Dr. Mark Ahriman’s suite of offices was on the fourteenth floor of one of the tall buildings that surrounded the sprawling, low-rise shopping plaza. Getting Susan from the parking lot to the lobby and then across what seemed like acres of polished granite into an elevator was not as arduous a trek as Frodo’s journey from the peaceful Shire to the land called Mordor, there to destroy the Great Ring of Power—but Martie was nonetheless relieved when the doors slid shut and the cab purred upward.

“Almost safe,” Susan murmured, gaze fixed on the indicator board inset in the transom above the doors, watching the light move from number to number, toward 14, where sanctuary waited.

Though entirely enclosed and alone with Martie, Susan never felt secure in the elevator.

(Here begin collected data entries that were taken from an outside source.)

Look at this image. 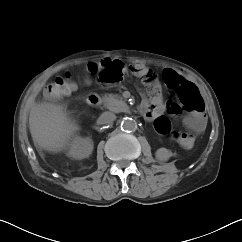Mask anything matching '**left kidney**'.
<instances>
[{
	"label": "left kidney",
	"mask_w": 242,
	"mask_h": 242,
	"mask_svg": "<svg viewBox=\"0 0 242 242\" xmlns=\"http://www.w3.org/2000/svg\"><path fill=\"white\" fill-rule=\"evenodd\" d=\"M155 156L158 161H167L172 156V153L166 148H159Z\"/></svg>",
	"instance_id": "obj_1"
}]
</instances>
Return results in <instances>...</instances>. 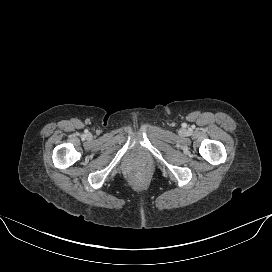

Consequently, Martie kept one arm around her, aware that from Susan’s troubled point of view, the fourteenth-floor elevator alcove and the corridors beyond it—even the psychiatrist’s waiting room—were also hostile territories harboring uncountable threats. Every public space, regardless of how small and sheltered, was an
open
space in the sense that anyone could enter at any time. She felt safe only in two places: in her home on the peninsula—and in Dr. Ahriman’s private office, where even the dramatic panoramic view of the coastline did not alarm her.

“Almost safe,” Susan repeated as the elevator doors slid open at the fourteenth floor.

Curiously, Martie thought of Frodo again, from
The Lord of the Rings.
Frodo in the tunnel that was a secret entrance to the evil land of Mordor. Frodo confronting the guardian of the tunnel, the spiderlike monster Shelob. Frodo stung by the beast, apparently dead, but actually paralyzed and set aside to be devoured later.

“Let’s go, let’s go,” Susan whispered urgently. For the first time since leaving her apartment, she was eager to proceed.

Inexplicably, Martie wanted to pull her friend back into the elevator, descend to the lobby, and return to the car.

Once more she sensed a disquieting strangeness in the mundane scene around her, as if this were not the ordinary elevator alcove that it appeared to be, but was in fact the tunnel where Frodo and his companion Sam Gamgee had confronted the great pulsing, many-eyed spider.

Responding to a sound behind her, she turned with dread, half expecting to see Shelob looming. The elevator door was rolling shut. Nothing more than that.

In her imagination, a membrane between dimensions had ruptured, and the world of Tolkien was seeping inexorably into Newport Beach. Maybe she had been working too long and too hard on the video-game adaptation. In her obsession with doing honor to
The Lord of the Rings,
and in her mental exhaustion, was she confusing reality and fantasy?

No. Not that. The truth was something less fantastic but equally strange.

Then Martie caught a glimpse of herself in the glass panel that covered a wall niche containing an emergency fire hose. Immediately, she turned away, rattled by the razor-sharp anxiety in her face. Her features appeared jagged, with deep slashes for laugh lines, a mouth like a scar; her eyes were wounds. This unflattering expression was not what made her look away. Something else. Worse. Something to which she couldn’t quite put a name.

What’s happening to me?

“Let’s go,” Susan said more insistently than before. “Martie, what’s wrong?
Let’s go.

Reluctantly, Martie accompanied Susan out of the alcove. They turned left into the corridor.

Susan took heart from her mantra—“almost safe, almost safe”—but Martie found no comfort in it.